Surgical Approach to Open Repair
For patients who are not candidates for endovascular repair because of anatomical limitations, open repair is considered. Patients must be risk stratified prior to open repair. We find that patients older than 80 years of age, those with severe pulmonary and cardiac dysfunction or renal insufficiency (creatinine > 3.0) have an increased 30-day and 5-year mortality rates following open mesenteric revascularization. We define severe pulmonary dysfunction as FEV1 < 800 mL or DLCO < 50%, resting PCO2 > 50 mm Hg, resting PO2 < 60 mm Hg or on home oxygen. Severe cardiac dysfunction is defined as Left Ventricular Ejection Fraction (LVEF) < 25%, NYHA III or IV angina pectoris, positive cardiac stress test, or myocardial infarction <90 days.

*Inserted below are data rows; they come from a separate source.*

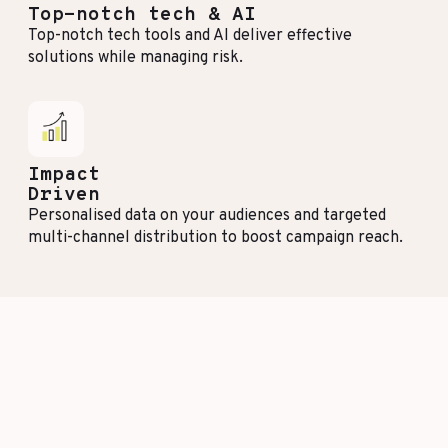
Top-notch tech & AI
Top-notch tech tools and AI deliver effective
solutions while managing risk.
Impact
Driven
Personalised data on your audiences and targeted
multi-channel distribution to boost campaign reach.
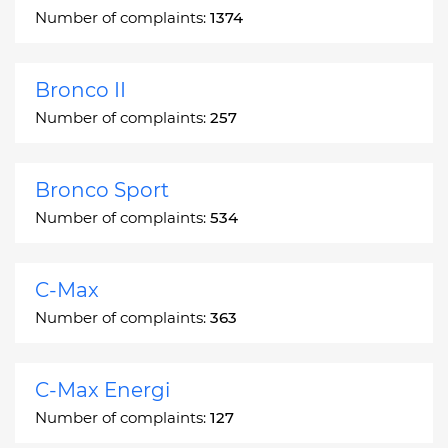
Number of complaints:
1374
Bronco II
Number of complaints:
257
Bronco Sport
Number of complaints:
534
C-Max
Number of complaints:
363
C-Max Energi
Number of complaints:
127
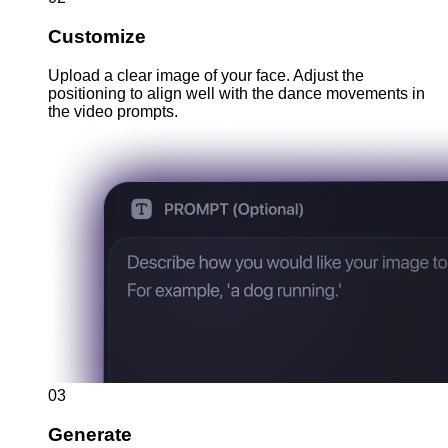
Customize
Upload a clear image of your face. Adjust the
positioning to align well with the dance movements in
the video prompts.
03
Generate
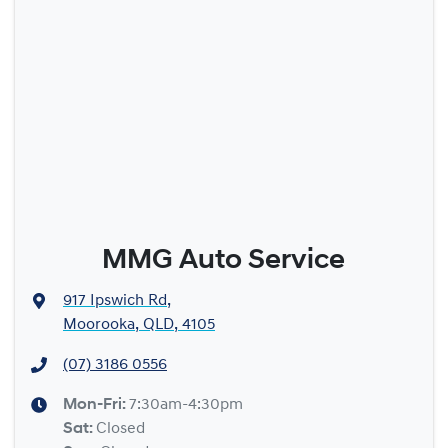
MMG Auto Service
917 Ipswich Rd
,
Moorooka, QLD, 4105
(07) 3186 0556
Mon-Fri:
7:30am-4:30pm
Sat
:
Closed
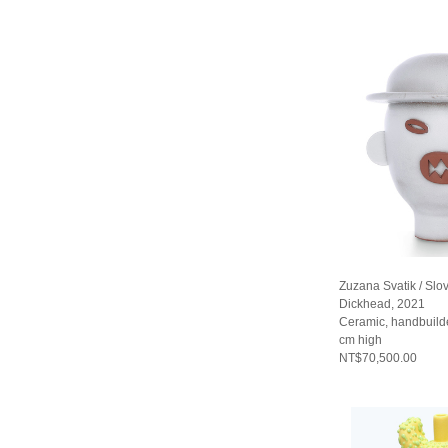
Zuzana Svatik / Slo
Dickhead, 2021
Ceramic, handbuild
cm high
NT$70,500.00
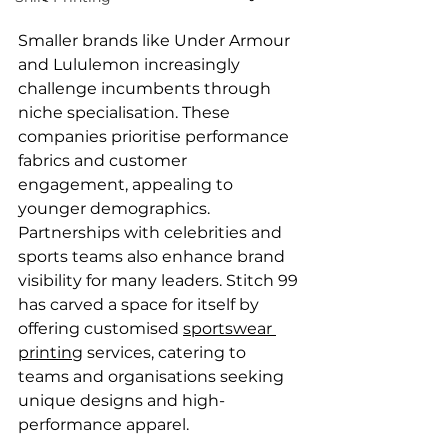
Smaller brands like Under Armour 
and Lululemon increasingly 
challenge incumbents through 
niche specialisation. These 
companies prioritise performance 
fabrics and customer 
engagement, appealing to 
younger demographics. 
Partnerships with celebrities and 
sports teams also enhance brand 
visibility for many leaders. Stitch 99 
has carved a space for itself by 
offering customised 
sportswear 
printing
 services, catering to 
teams and organisations seeking 
unique designs and high-
performance apparel.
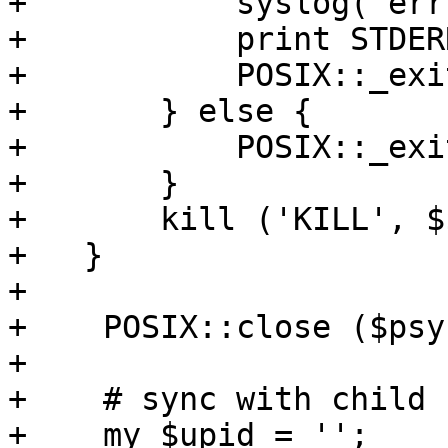
+	    syslog('err', $msg);

+	    print STDERR "$msg\n";

+	    POSIX::_exit(-1); 

+	} else {

+	    POSIX::_exit (0);

+	} 

+	kill ('KILL', $$); 

+   }

+

+    POSIX::close ($psy
+

+    # sync with child 
+    my $upid = '';
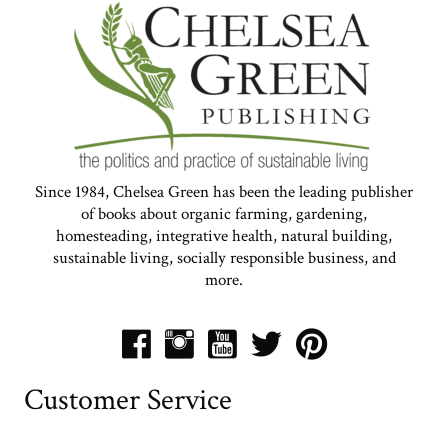
Since 1984, Chelsea Green has been the leading publisher
of books about organic farming, gardening,
homesteading, integrative health, natural building,
sustainable living, socially responsible business, and
more.
Customer Service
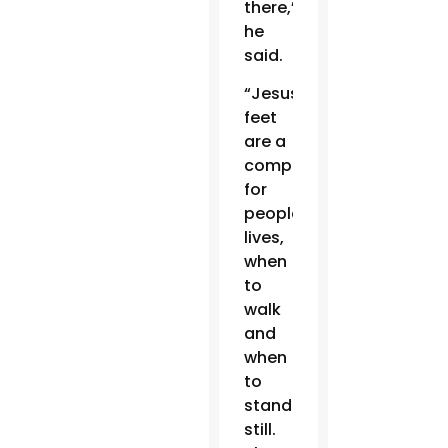
there,”
he
said.
“Jesus’
feet
are a
compass
for
people’s
lives,
when
to
walk
and
when
to
stand
still.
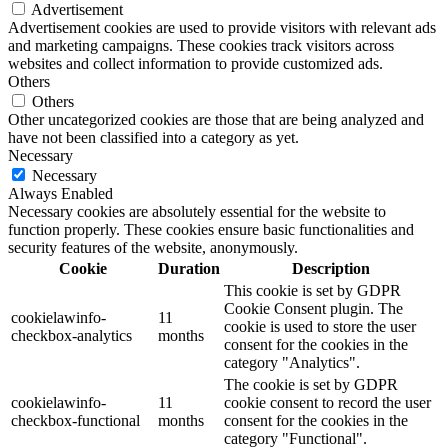
Advertisement
Advertisement cookies are used to provide visitors with relevant ads
and marketing campaigns. These cookies track visitors across
websites and collect information to provide customized ads.
Others
Others
Other uncategorized cookies are those that are being analyzed and
have not been classified into a category as yet.
Necessary
Necessary
Always Enabled
Necessary cookies are absolutely essential for the website to
function properly. These cookies ensure basic functionalities and
security features of the website, anonymously.
Cookie
Duration
Description
This cookie is set by GDPR
Cookie Consent plugin. The
cookielawinfo-
11
cookie is used to store the user
checkbox-analytics
months
consent for the cookies in the
category "Analytics".
The cookie is set by GDPR
cookielawinfo-
11
cookie consent to record the user
checkbox-functional
months
consent for the cookies in the
category "Functional".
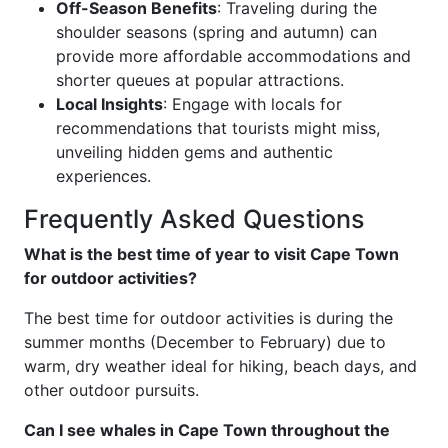
Off-Season Benefits
: Traveling during the
shoulder seasons (spring and autumn) can
provide more affordable accommodations and
shorter queues at popular attractions.
Local Insights
: Engage with locals for
recommendations that tourists might miss,
unveiling hidden gems and authentic
experiences.
Frequently Asked Questions
What is the best time of year to visit Cape Town
for outdoor activities?
The best time for outdoor activities is during the
summer months (December to February) due to
warm, dry weather ideal for hiking, beach days, and
other outdoor pursuits.
Can I see whales in Cape Town throughout the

Our preference in low-risk patients with unfavorable lesions for endovascular intervention is to revascularize two of the three mesenteric vessels. In this case, we usually select the supraceliac aorta as our inflow source and perform a bifurcated graft with one limb to the SMA and the other to the celiac access (Fig. 3). After a careful review of the CT angiography and determination of the aortic clamping site, a midline incision is made from the xiphoid process to the umbilicus. Upon entering the abdominal cavity, the abdominal content is carefully examined, and bowel viability is assessed. Incising the left triangular and the gastrohepatic ligament exposes the supraceliac aorta. Care must be taken not injure any replaced left hepatic artery while dividing the gastrohepatic ligament. The posterior peritoneum is then opened and the median arcuate ligament is divided vertically to expose the aorta. A previously placed nasogastric tube will facilitate the identification of the esophagus, which, along with the lesser curvature of the stomach, is retracted leftward to expose the celiac access and its major branches. Mobilizing the neck of the pancreas and retracting it anteriorly exposes the origin of the SMA. The graft is fashioned, and the SMA limb is tunneled under the pancreas. The patient is systemically heparinized, and anastomoses are completed using running polypropylene sutures (Fig. 3).
FIGURE 3 Intraoperative images and sketch of a supraceliac aorta to celiac and SMA bypasses using a bifurcated Dacron graft. Note that the SMA graft is tunneled under the pancreas. Care must be taken not to injure the pancreas during this maneuver.